• Recent data suggests that the climate is considerably more sensitive to carbon emissions than previously believed.
  • Many major international agencies are pressing to include green energy investments in stimulus packages, but the U.S. may be falling short.
  • The COVID-19 pandemic has caused untold damage to the global economy, but this interruption to the status quo could be a chance to create a ‘new energy order’
This week, the Guardian reported that “worst-case global heating scenarios may need to be revised upwards in light of a better understanding of the role of clouds.” This outlook is based on data from the United Nations Intergovernmental Panel on Climate Change, compiled for their upcoming sixth assessment. “Recent modelling data suggests the climate is considerably more sensitive to carbon emissions than previously believed, and experts said the projections had the potential to be ‘incredibly alarming.”  To date, it has proved extremely difficult to execute the kind of comprehensive change needed to meet the carbon emissions standards set by the Paris climate accord and to slow the momentum of business as usual. International agencies have been pleading for comprehensive reform of the energy industry to combat climate change for years, but so far that change has been incremental at best, and more often stagnant or even regressive from a climate perspective, as some political leaders around the globe walk back environmental protections.

But many experts think that the extraordinary circumstances we are currently living through provide a unique opportunity to reorient the global economy toward decarbonization. The COVID-19 pandemic has caused untold damage to the global economy, but this interruption to the status quo could be a once-in-a-lifetime chance to construct what the World Economic Forum advocated as a “new energy order.”

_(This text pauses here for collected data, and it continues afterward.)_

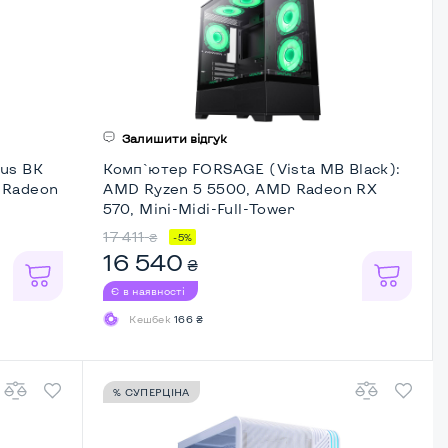
Залишити відгук
lus BK
Комп`ютер FORSAGE (Vista MB Black):
 Radeon
AMD Ryzen 5 5500, AMD Radeon RX
570, Mini-Midi-Full-Tower
17 411
₴
-5%
16 540
₴
Є в наявності
Кешбек
166 ₴
% СУПЕРЦІНА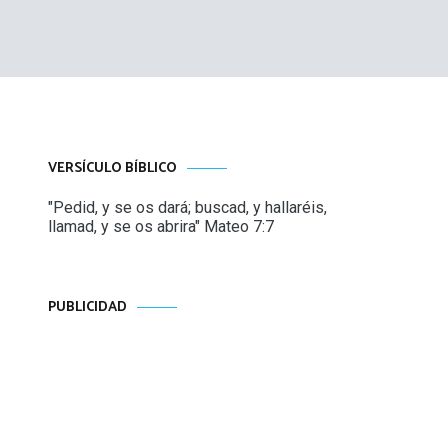
VERSÍCULO BÍBLICO
"Pedid, y se os dará; buscad, y hallaréis,
llamad, y se os abrira" Mateo 7:7
PUBLICIDAD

And the World Economic Forum is far from alone in this stance. This week, NPR reported that “around the world leaders see opportunity in the global pandemic to address the other big problem humanity faces: climate change.” The report singles out such big-name international agencies as the United Nations, the International Energy Agency, and the European Union, all of which are either considering or actively drafting stimulus plans that hold climate concerns as a central consideration. “But here in the United States,” NPR writes, “climate change and reducing greenhouse gas emissions have not been a part of the $3 trillion in relief packages passed so far.” Time echoed this lack of action from the United States in a May article titled “As the Rest of the World Plans a Green Recovery, America Is Once Again Falling Behind.”

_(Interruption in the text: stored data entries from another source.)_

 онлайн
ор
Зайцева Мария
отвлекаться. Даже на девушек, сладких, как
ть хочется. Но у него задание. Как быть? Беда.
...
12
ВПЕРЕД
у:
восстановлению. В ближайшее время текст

It’s true that just this month, the news broke that for the first time in 135 years the United States’ renewable energy consumption overtook consumption of coal in last year’s energy mix. But while there has been much ink spilled about the success of renewable energy as the fossil fuel industry, and especially coal, has been slammed by the novel coronavirus crisis, oil and gas are still king in the United States, and they are leading by a huge margin. This reality is in direct contrast to what is being recommended by the international agencies listed above and what PV Tech reports is “a raft of new studies” which has “come to underscore the business case of pushing renewables to the heart of the COVID-19 recovery, amid claims green energy plays offer a low-cost, high-return opportunity for investors.”